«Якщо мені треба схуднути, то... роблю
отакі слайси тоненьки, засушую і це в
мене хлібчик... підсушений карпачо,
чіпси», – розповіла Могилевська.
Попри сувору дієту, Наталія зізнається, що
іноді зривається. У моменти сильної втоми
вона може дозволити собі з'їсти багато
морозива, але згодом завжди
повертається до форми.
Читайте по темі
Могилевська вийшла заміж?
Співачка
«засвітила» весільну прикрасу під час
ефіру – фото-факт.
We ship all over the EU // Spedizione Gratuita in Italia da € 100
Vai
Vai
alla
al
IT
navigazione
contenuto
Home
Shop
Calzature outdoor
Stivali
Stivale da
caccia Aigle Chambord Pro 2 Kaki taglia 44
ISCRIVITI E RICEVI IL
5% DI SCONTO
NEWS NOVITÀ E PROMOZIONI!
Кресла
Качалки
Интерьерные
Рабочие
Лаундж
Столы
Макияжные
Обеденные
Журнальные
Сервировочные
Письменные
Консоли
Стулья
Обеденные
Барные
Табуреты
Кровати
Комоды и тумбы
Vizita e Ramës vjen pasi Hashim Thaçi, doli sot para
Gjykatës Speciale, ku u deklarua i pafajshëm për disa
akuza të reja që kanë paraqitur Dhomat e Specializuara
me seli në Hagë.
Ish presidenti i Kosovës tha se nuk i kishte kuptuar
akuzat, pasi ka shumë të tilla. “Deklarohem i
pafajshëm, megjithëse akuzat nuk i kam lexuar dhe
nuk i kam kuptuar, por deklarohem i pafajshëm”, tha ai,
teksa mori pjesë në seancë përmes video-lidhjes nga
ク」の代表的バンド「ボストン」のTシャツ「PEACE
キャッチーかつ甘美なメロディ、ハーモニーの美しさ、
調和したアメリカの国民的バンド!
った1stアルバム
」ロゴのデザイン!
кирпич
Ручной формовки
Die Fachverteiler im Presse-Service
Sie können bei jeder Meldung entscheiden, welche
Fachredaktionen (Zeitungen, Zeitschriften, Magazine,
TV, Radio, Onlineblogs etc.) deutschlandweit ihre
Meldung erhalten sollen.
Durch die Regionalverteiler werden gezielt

Task instructions >>
Consider the entries above and return each line with the string "pasi".

Result of the exercise >>
Vizita e Ramës vjen pasi Hashim Thaçi, doli sot para
akuzat, pasi ka shumë të tilla. “Deklarohem i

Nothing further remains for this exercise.